### WHAT YOU WILL DO
Every entry that follows should be written out again exactly.
[INFORMATION SHOWN]
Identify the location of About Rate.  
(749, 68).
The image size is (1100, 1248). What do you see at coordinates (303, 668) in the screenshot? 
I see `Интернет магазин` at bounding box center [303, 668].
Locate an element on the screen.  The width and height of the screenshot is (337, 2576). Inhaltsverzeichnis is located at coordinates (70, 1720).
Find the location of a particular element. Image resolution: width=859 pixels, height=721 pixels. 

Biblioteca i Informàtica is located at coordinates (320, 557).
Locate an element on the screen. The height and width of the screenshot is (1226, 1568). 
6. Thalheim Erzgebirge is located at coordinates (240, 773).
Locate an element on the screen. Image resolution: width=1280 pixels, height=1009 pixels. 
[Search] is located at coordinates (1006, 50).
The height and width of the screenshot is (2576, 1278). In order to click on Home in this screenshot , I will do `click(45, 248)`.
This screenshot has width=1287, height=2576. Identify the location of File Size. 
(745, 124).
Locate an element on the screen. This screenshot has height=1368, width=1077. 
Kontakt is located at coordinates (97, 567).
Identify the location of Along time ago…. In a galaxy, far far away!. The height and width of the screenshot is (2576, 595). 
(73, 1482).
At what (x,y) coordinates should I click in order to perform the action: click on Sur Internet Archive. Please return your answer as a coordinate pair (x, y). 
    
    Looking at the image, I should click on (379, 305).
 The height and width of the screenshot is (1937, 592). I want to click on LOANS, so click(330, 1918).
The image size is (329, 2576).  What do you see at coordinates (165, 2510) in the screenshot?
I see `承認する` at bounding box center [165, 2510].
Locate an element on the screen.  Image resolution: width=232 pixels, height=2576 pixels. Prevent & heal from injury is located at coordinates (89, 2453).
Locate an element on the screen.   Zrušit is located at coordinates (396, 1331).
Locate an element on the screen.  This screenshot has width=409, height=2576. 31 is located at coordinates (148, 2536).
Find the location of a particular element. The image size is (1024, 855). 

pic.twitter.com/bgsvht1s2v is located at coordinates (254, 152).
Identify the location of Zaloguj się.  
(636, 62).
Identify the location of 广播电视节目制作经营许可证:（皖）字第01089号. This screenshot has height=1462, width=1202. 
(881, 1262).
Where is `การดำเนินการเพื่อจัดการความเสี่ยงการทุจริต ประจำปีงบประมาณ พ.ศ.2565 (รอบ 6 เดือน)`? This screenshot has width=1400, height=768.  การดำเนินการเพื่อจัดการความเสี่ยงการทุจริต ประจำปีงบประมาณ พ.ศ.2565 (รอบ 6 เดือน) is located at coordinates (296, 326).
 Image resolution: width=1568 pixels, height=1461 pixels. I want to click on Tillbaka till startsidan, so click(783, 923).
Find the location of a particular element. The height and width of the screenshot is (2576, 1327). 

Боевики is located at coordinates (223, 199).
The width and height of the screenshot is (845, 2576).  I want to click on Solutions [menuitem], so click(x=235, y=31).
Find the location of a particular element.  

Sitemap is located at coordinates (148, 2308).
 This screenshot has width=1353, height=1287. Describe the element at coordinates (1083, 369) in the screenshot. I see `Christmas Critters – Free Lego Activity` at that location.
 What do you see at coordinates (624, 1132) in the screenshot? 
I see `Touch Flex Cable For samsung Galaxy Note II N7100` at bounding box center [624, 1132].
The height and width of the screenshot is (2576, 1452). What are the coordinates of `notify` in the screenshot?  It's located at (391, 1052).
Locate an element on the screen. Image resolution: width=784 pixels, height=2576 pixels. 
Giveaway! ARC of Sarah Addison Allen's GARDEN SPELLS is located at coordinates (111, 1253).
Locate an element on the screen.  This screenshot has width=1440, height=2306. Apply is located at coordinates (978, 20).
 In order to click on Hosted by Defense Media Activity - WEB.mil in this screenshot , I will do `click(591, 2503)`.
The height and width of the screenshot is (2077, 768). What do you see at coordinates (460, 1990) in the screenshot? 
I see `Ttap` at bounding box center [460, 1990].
[/INFORMATION SHOWN]
### REPLY
Identify the location of About Rate.  
(749, 68).
The image size is (1100, 1248). What do you see at coordinates (303, 668) in the screenshot? 
I see `Интернет магазин` at bounding box center [303, 668].
Locate an element on the screen.  The width and height of the screenshot is (337, 2576). Inhaltsverzeichnis is located at coordinates (70, 1720).
Find the location of a particular element. Image resolution: width=859 pixels, height=721 pixels. 

Biblioteca i Informàtica is located at coordinates (320, 557).
Locate an element on the screen. The height and width of the screenshot is (1226, 1568). 
6. Thalheim Erzgebirge is located at coordinates (240, 773).
Locate an element on the screen. Image resolution: width=1280 pixels, height=1009 pixels. 
[Search] is located at coordinates (1006, 50).
The height and width of the screenshot is (2576, 1278). In order to click on Home in this screenshot , I will do `click(45, 248)`.
This screenshot has width=1287, height=2576. Identify the location of File Size. 
(745, 124).
Locate an element on the screen. This screenshot has height=1368, width=1077. 
Kontakt is located at coordinates (97, 567).
Identify the location of Along time ago…. In a galaxy, far far away!. The height and width of the screenshot is (2576, 595). 
(73, 1482).
At what (x,y) coordinates should I click in order to perform the action: click on Sur Internet Archive. Please return your answer as a coordinate pair (x, y). 
    
    Looking at the image, I should click on (379, 305).
 The height and width of the screenshot is (1937, 592). I want to click on LOANS, so click(330, 1918).
The image size is (329, 2576).  What do you see at coordinates (165, 2510) in the screenshot?
I see `承認する` at bounding box center [165, 2510].
Locate an element on the screen.  Image resolution: width=232 pixels, height=2576 pixels. Prevent & heal from injury is located at coordinates (89, 2453).
Locate an element on the screen.   Zrušit is located at coordinates (396, 1331).
Locate an element on the screen.  This screenshot has width=409, height=2576. 31 is located at coordinates (148, 2536).
Find the location of a particular element. The image size is (1024, 855). 

pic.twitter.com/bgsvht1s2v is located at coordinates (254, 152).
Identify the location of Zaloguj się.  
(636, 62).
Identify the location of 广播电视节目制作经营许可证:（皖）字第01089号. This screenshot has height=1462, width=1202. 
(881, 1262).
Where is `การดำเนินการเพื่อจัดการความเสี่ยงการทุจริต ประจำปีงบประมาณ พ.ศ.2565 (รอบ 6 เดือน)`? This screenshot has width=1400, height=768.  การดำเนินการเพื่อจัดการความเสี่ยงการทุจริต ประจำปีงบประมาณ พ.ศ.2565 (รอบ 6 เดือน) is located at coordinates (296, 326).
 Image resolution: width=1568 pixels, height=1461 pixels. I want to click on Tillbaka till startsidan, so click(783, 923).
Find the location of a particular element. The height and width of the screenshot is (2576, 1327). 

Боевики is located at coordinates (223, 199).
The width and height of the screenshot is (845, 2576).  I want to click on Solutions [menuitem], so click(x=235, y=31).
Find the location of a particular element.  

Sitemap is located at coordinates (148, 2308).
 This screenshot has width=1353, height=1287. Describe the element at coordinates (1083, 369) in the screenshot. I see `Christmas Critters – Free Lego Activity` at that location.
 What do you see at coordinates (624, 1132) in the screenshot? 
I see `Touch Flex Cable For samsung Galaxy Note II N7100` at bounding box center [624, 1132].
The height and width of the screenshot is (2576, 1452). What are the coordinates of `notify` in the screenshot?  It's located at (391, 1052).
Locate an element on the screen. Image resolution: width=784 pixels, height=2576 pixels. 
Giveaway! ARC of Sarah Addison Allen's GARDEN SPELLS is located at coordinates (111, 1253).
Locate an element on the screen.  This screenshot has width=1440, height=2306. Apply is located at coordinates (978, 20).
 In order to click on Hosted by Defense Media Activity - WEB.mil in this screenshot , I will do `click(591, 2503)`.
The height and width of the screenshot is (2077, 768). What do you see at coordinates (460, 1990) in the screenshot? 
I see `Ttap` at bounding box center [460, 1990].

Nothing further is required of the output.